One of the most commons question I see is something like, "I have some data. Which test should I use?" When I see this question, I always have two thoughts:

1) I hate the way statistics is taught, because it gives students the impression that hypothesis testing is all about choosing the right test, and if you get it wrong the statistics wonks will yell at you, and

2) There is only one test!

Let me explain. All tests try to answer the same question: "Is the apparent effect real, or is it due to chance?" To answer that question, we formulate two hypotheses: the null hypothesis, H0, is a model of the system if the effect is due to chance; the alternate hypothesis, HA, is a model where the effect is real.

Ideally we should compute the probability of seeing the effect (E) under both hypotheses; that is P(E | H0) and P(E | HA). But formulating HA is not always easy, so in conventional hypothesis testing, we just compute P(E | H0), which is the p-value. If the p-value is small, we conclude that the effect is unlikely to have occurred by chance, which suggests that it is real.

That's hypothesis testing. All of the so-called tests you learn in statistics class are just ways to compute p-values efficiently. When computation was expensive, these shortcuts were important, but now that computation is virtually free, they are not.
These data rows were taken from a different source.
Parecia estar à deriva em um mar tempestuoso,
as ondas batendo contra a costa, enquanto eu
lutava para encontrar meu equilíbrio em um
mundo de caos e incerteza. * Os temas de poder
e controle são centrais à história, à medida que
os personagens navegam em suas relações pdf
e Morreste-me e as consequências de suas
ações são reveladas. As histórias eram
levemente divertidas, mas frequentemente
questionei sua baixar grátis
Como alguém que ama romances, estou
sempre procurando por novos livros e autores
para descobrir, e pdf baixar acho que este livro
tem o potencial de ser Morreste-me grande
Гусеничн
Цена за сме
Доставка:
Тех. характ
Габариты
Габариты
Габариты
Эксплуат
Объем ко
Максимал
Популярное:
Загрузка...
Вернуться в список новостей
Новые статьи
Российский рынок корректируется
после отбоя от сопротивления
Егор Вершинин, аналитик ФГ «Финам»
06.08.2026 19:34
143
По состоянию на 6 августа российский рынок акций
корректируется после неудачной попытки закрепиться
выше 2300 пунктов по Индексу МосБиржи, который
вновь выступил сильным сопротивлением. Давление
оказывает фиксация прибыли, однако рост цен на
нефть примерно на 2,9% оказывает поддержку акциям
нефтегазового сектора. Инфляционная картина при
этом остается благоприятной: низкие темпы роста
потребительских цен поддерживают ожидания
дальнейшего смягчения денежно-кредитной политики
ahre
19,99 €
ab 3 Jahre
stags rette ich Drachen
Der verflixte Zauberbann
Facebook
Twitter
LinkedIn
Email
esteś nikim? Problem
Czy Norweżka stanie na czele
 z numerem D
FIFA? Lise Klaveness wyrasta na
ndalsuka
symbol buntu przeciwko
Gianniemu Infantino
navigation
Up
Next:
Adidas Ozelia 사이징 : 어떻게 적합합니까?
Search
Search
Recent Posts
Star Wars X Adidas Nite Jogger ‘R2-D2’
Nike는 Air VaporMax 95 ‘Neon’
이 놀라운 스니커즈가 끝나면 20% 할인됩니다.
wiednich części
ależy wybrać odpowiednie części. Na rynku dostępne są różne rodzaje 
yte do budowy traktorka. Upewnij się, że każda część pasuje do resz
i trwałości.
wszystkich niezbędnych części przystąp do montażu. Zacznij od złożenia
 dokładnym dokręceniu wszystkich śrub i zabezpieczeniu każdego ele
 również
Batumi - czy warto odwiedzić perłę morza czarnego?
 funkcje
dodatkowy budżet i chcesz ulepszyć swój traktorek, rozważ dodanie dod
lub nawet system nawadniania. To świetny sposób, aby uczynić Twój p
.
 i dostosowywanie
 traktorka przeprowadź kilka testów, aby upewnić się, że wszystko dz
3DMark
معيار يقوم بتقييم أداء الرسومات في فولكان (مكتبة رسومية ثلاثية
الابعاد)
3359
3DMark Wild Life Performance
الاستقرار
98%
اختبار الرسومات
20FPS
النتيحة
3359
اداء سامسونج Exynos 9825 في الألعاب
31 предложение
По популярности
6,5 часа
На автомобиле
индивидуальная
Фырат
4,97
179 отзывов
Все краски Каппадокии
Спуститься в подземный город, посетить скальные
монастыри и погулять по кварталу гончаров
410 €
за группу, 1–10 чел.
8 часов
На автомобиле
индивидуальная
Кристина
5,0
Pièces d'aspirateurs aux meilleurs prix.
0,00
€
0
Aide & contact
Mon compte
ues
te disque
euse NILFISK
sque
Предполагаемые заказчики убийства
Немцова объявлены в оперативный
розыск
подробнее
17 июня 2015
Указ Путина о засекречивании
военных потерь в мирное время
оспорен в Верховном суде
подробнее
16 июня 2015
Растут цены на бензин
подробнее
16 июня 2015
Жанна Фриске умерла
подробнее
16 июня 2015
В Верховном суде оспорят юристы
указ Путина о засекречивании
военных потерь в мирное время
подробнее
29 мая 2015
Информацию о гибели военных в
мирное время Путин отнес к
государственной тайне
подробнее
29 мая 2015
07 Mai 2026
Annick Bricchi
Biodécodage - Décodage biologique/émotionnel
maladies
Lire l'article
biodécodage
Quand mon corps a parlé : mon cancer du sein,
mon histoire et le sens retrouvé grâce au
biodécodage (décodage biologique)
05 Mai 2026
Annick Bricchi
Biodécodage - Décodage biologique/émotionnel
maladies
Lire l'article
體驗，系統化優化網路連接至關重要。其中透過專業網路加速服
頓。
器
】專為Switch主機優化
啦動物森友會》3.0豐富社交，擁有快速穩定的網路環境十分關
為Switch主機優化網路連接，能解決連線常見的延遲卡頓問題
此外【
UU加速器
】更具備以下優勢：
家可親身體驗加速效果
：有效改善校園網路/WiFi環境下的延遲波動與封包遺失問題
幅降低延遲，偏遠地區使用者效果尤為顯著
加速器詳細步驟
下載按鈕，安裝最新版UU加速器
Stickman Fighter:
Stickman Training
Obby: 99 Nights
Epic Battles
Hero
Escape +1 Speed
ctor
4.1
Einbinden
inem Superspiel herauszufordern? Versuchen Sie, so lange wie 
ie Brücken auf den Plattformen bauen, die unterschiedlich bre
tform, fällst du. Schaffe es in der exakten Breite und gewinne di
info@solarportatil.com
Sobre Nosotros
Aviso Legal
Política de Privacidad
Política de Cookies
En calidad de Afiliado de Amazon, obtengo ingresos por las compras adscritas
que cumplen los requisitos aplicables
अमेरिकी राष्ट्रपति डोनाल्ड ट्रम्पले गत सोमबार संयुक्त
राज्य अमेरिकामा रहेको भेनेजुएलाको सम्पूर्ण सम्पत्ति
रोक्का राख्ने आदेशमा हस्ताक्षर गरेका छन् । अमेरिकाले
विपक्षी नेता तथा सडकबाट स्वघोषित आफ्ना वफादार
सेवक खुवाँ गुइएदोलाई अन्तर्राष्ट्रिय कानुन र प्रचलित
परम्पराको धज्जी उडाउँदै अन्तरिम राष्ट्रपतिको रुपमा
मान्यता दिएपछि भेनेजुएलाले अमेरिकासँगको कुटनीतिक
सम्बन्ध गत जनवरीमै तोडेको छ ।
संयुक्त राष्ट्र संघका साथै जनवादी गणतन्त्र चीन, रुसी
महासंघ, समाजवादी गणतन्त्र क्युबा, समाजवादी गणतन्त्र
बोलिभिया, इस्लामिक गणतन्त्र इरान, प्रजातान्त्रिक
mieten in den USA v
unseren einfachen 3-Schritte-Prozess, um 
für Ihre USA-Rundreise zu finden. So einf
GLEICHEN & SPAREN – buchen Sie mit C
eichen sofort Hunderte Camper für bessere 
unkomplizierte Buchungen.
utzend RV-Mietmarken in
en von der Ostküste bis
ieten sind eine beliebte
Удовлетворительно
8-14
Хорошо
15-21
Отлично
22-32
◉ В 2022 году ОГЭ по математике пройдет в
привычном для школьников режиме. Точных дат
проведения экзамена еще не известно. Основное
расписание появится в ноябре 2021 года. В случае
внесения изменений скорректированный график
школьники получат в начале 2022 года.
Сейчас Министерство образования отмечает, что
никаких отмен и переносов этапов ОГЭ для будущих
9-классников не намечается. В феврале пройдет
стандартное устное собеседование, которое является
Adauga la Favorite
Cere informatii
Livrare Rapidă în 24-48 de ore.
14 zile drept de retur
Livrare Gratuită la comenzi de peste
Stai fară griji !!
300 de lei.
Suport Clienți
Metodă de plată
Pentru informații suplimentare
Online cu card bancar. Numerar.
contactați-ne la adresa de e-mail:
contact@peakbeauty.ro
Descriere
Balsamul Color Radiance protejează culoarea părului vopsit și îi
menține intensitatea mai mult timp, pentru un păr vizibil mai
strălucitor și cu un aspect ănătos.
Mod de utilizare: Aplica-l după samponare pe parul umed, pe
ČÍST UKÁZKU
And the shortcuts are often based on simplifying assumptions and approximations. If you violate the assumptions, the results can be misleading, which is why statistics classes are filled with dire warnings and students end up paralyzed with fear.

Fortunately, there is a simple alternative: simulation. If you can construct a model of the null hypothesis, you can estimate p-values just by counting. This figure shows the structure of the simulation.

The first step is to get data from the system and compute a test statistic. The result is some measure of the size of the effect, which I call "delta". For example, if you are comparing the mean of two groups, delta is the difference in the means. If you are comparing actual values with expected values, delta is a chi-squared statistic (described below) or some other measure of the distance between the observed and expected values.

The null hypothesis is a model of the system under the assumption that the apparent effect is due to chance. For example, if you observed a difference in means between two groups, the null hypothesis is that the two groups are the same.

The next step is to use the model to generate simulated data that has the sample size as the actual data. Then apply the test statistic to the simulated data.

The last step is the easiest; all you have to do is count how many times the test statistic for the simulated data exceeds delta. That's the p-value.

The last step is the easiest; all you have to do is count how many times the test statistic for the simulated data exceeds delta. That's the p-value.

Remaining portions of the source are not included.